Transcribe everything in the listing as written, and let no image into the copy.

BEGIN Input

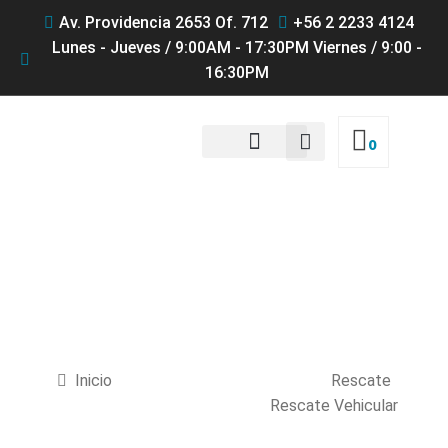
Av. Providencia 2653 Of. 712
+56 2 2233 4124
Lunes - Jueves / 9:00AM - 17:30PM Viernes / 9:00 -
16:30PM
0
QUIENES SOMOS
Productos
Inicio
Rescate
Rescate Vehicular
RAM LUKAS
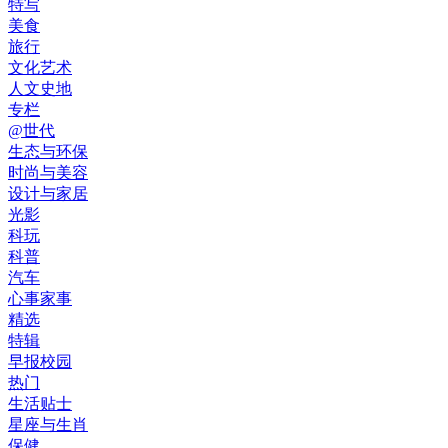
特写
美食
旅行
文化艺术
人文史地
专栏
@世代
生态与环保
时尚与美容
设计与家居
光影
科玩
科普
汽车
心事家事
精选
特辑
早报校园
热门
生活贴士
星座与生肖
保健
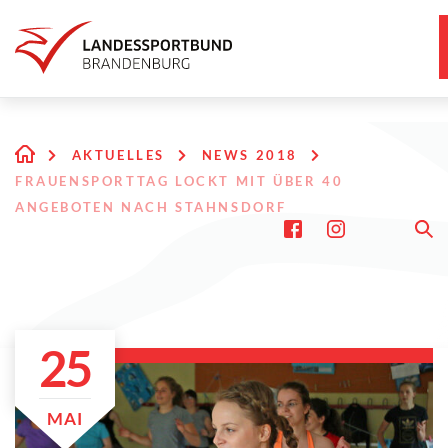
AKTUELLES
NEWS 2018
FRAUENSPORTTAG LOCKT MIT ÜBER 40
ANGEBOTEN NACH STAHNSDORF
25
MAI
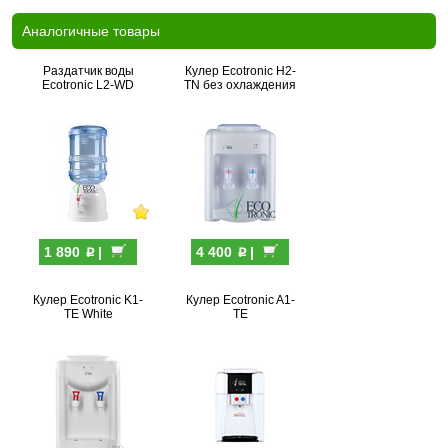
Аналогичные товары
Раздатчик воды
Кулер Ecotronic H2-
Ecotronic L2-WD
TN без охлаждения
p
p
1 890
|
4 400
|
Кулер Ecotronic K1-
Кулер Ecotronic A1-
TE White
TE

END Input

◆ Output below ◆
Av. Providencia 2653 Of. 712
+56 2 2233 4124
Lunes - Jueves / 9:00AM - 17:30PM Viernes / 9:00 -
16:30PM
0
QUIENES SOMOS
Productos
Inicio
Rescate
Rescate Vehicular
RAM LUKAS
特写
美食
旅行
文化艺术
人文史地
专栏
@世代
生态与环保
时尚与美容
设计与家居
光影
科玩
科普
汽车
心事家事
精选
特辑
早报校园
热门
生活贴士
星座与生肖
保健
AKTUELLES
NEWS 2018
FRAUENSPORTTAG LOCKT MIT ÜBER 40
ANGEBOTEN NACH STAHNSDORF
25
MAI
Аналогичные товары
Раздатчик воды
Кулер Ecotronic H2-
Ecotronic L2-WD
TN без охлаждения
p
p
1 890
|
4 400
|
Кулер Ecotronic K1-
Кулер Ecotronic A1-
TE White
TE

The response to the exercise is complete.